A silence that lasted nearly four decades was finally broken today at the National War Memorial, where the Indian Army held the first official commemoration for the soldiers of Operation Pawan, the Indian Peace Keeping Force’s (IPKF) mission in Sri Lanka. Led by Army Chief General Upendra Dwivedi, the ceremony marked the nation’s long-overdue acknowledgement of the 1,171 soldiers who died and more than 3,500 who were wounded during India’s first major overseas military deployment.

Wreaths were laid in memory of Major R. Parameshwaran, PVC, the lone Param Vir Chakra awardee of the operation, and every soldier who served between 1987 and 1990 in one of the most complex and politically fraught missions in India’s military history. Gen Dwivedi was accompanied by Vice Chief of Army Staff Lieutenant General Pushpendra Singh, himself an IPKF veteran who was critically injured as a young officer in 1989.

A First Step After Years of Silence

For years, Operation Pawan had existed in a painful vacuum. Even as Sri Lanka erected a memorial in Colombo honouring the IPKF, India offered no formal remembrance, no designated day, and no plaque at the National War Memorial acknowledging the operation. Veterans, widows, and families had been quietly gathering each year for what they called a “silent ceremony,” without bugles, without protocol, without institutional recognition.

Today’s ceremony ends that silence. For the first time, the country’s highest military leadership stood with the veterans, recognising the operation’s sacrifices and its role in shaping India’s strategic history.

“This is the acknowledgement we waited nearly four decades for,” said one veteran present at the ceremony. “For the first time, we feel seen.”

Why This Recognition Matters

Operation Pawan was unlike any mission India had undertaken before. Deployed under the Indo–Sri Lanka Accord, the IPKF was tasked with enforcing peace and disarming militant groups, including the LTTE. The mission tested the Indian Army in unfamiliar terrain, under shifting political pressures, and amid intense combat.

Yet for many years, its soldiers were caught in an uncomfortable silence, honoured individually through gallantry awards but collectively absent from the nation’s military narrative. The absence of recognition compounded the grief of families who had lost loved ones and left veterans feeling that their service had been relegated to the margins.

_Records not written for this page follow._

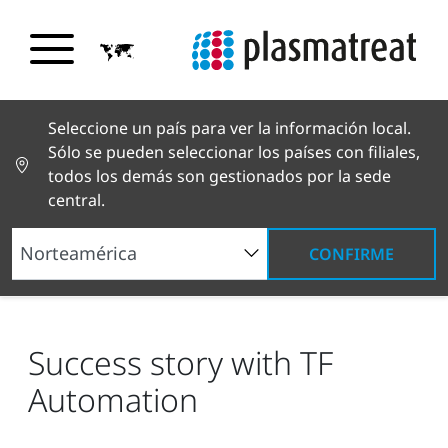
Seleccione un país para ver la información local.
Sólo se pueden seleccionar los países con filiales,
todos los demás son gestionados por la sede
central.
CONFIRME
Noticias y reportajes
Noticias y prensa
Success story with TF Automation
Success story with TF
Automation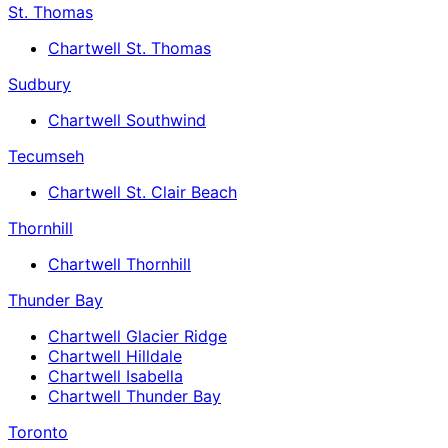
St. Thomas
Chartwell St. Thomas
Sudbury
Chartwell Southwind
Tecumseh
Chartwell St. Clair Beach
Thornhill
Chartwell Thornhill
Thunder Bay
Chartwell Glacier Ridge
Chartwell Hilldale
Chartwell Isabella
Chartwell Thunder Bay
Toronto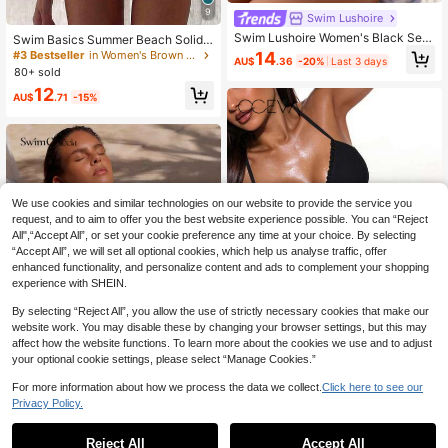
9
Swim Lushoire
Swim Lushoire Women's Black Sex
Swim Basics Summer Beach Solid
y Push-Up Underwire Shoulder Stra
Color Two-Piece Bikini Set Bathing
14
#3 Bestseller
in Women's Brown Bikini Sets
AU$
.36
-20%
Last 3 days
p Ruched Top And Bikini Bottom 2-
Suit
80+ sold
Piece Bikini Set, Summer Beachwe
12
ar Outfits For Women
AU$
.71
-15%
We use cookies and similar technologies on our website to provide the service you
request, and to aim to offer you the best website experience possible. You can “Reject
All",“Accept All”, or set your cookie preference any time at your choice. By selecting
“Accept All”, we will set all optional cookies, which help us analyse traffic, offer
enhanced functionality, and personalize content and ads to complement your shopping
experience with SHEIN.
By selecting “Reject All”, you allow the use of strictly necessary cookies that make our
website work. You may disable these by changing your browser settings, but this may
affect how the website functions. To learn more about the cookies we use and to adjust
your optional cookie settings, please select “Manage Cookies.”
For more information about how we process the data we collect.
Click here to see our
Oceva
20
Privacy Policy.
Oceva Summer Beach Women Split
Bikini Set Push-Up With Steel Unde
100+ sold
Swim Chiccia
rwire Padding Swimwear For Vacati
15
Reject All
Accept All
Swim Chiccia Women's 2 Pieces Bi
AU$
.26
-15%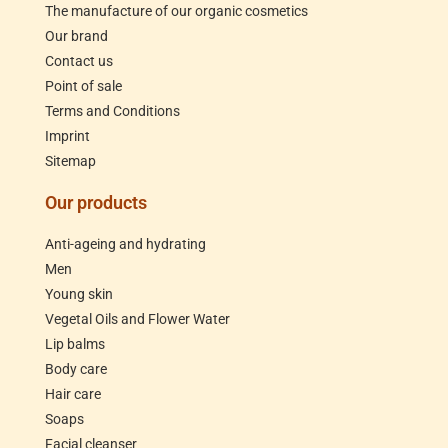
The manufacture of our organic cosmetics
Our brand
Contact us
Point of sale
Terms and Conditions
Imprint
Sitemap
Our products
Anti-ageing and hydrating
Men
Young skin
Vegetal Oils and Flower Water
Lip balms
Body care
Hair care
Soaps
Facial cleanser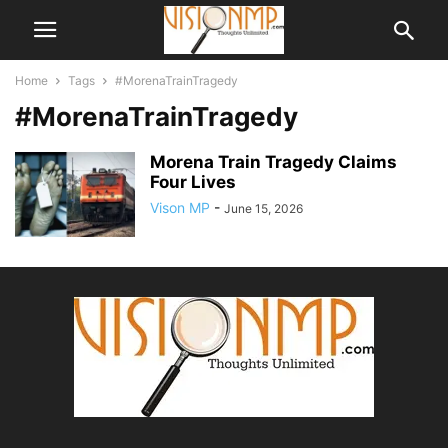
Home
Tags
#MorenaTrainTragedy
#MorenaTrainTragedy
Morena Train Tragedy Claims
Four Lives
Vison MP
-
June 15, 2026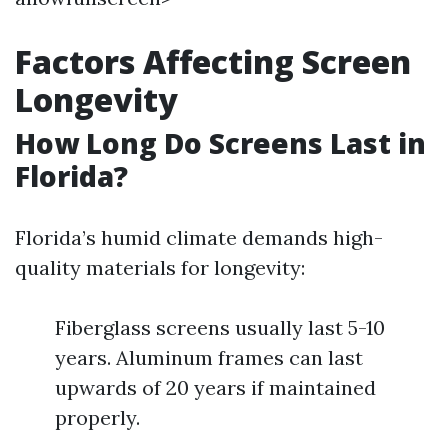
Factors Affecting Screen
Longevity
How Long Do Screens Last in
Florida?
Florida’s humid climate demands high-
quality materials for longevity:
Fiberglass screens usually last 5-10
years. Aluminum frames can last
upwards of 20 years if maintained
properly.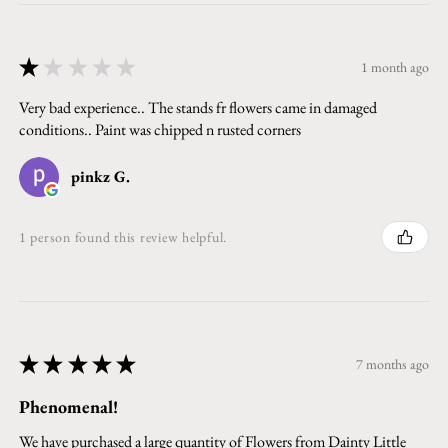
★
★
★
★
★
1 month ago
Very bad experience.. The stands fr flowers came in damaged
conditions.. Paint was chipped n rusted corners
pinkz G.
1 person found this review helpful.
★
★
★
★
★
7 months ago
Phenomenal!
We have purchased a large quantity of Flowers from Dainty Little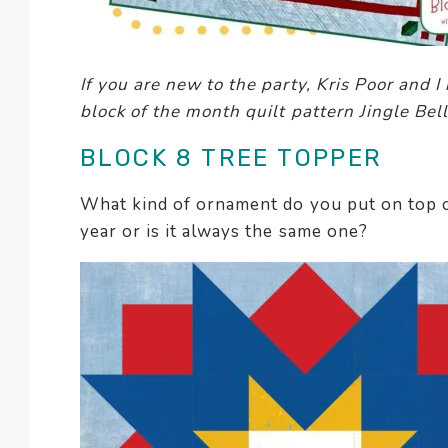
enhance
accessibility.
If you are new to the party, Kris Poor and 
block of the month quilt pattern Jingle Bel
BLOCK 8 TREE TOPPER
What kind of ornament do you put on top o
year or is it always the same one?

By officially commemorating OP Pawan today, the Army has begun correcting that historical omission. It is an important symbolic step, one that validates the courage of the fallen, the resilience of the wounded, and the service of all who participated in the operation.

The Unfinished Work: Closure Still Pending

Veterans and military historians agree that while today’s event marks a breakthrough, true closure has not yet been achieved.

What remains unresolved is formal, institutional recognition of OP Pawan as a key chapter in India’s military history, on the same footing as the 1971 Liberation War or the 1999 Kargil conflict.

Despite several years of deliberation within the Ministry of Defence, India still lacks: an officially designated OP Pawan Remembrance Day; a permanent memorial plaque at the National War Memorial; formal classification of Operation Pwawn as a major military operation; and Institutional acknowledgement in military records, museums, and public memory.

As Lt Col (Retd) Channan, IPKF veteran, observed, “Honour without formal recognition remains incomplete. The nation owes these veterans and their families not just gratitude, but closure.”

A Reminder of What Must Follow

Today’s ceremony, attended by veterans, widows, families, and senior commanders, was marked by solemnity and relief in equal measure. Bugles sounded for the first time for OP Pawan. The fallen were named. Their sacrifice was spoken aloud.

For many families, it was the emotional moment they had waited generations to witness.

Yet the event also underscored how much remains to be done. The recognition is historic, but it is only the beginning. The legacy of Operation Pawan cannot rest solely on a single ceremony; it must be preserved through enduring institutional remembrance.

The Road Ahead

With today’s commemoration, the Indian Army has taken a decisive step toward righting a decades-long oversight. The challenge now lies in ensuring that OP Pawan receives the enduring place it deserves in India’s military memory.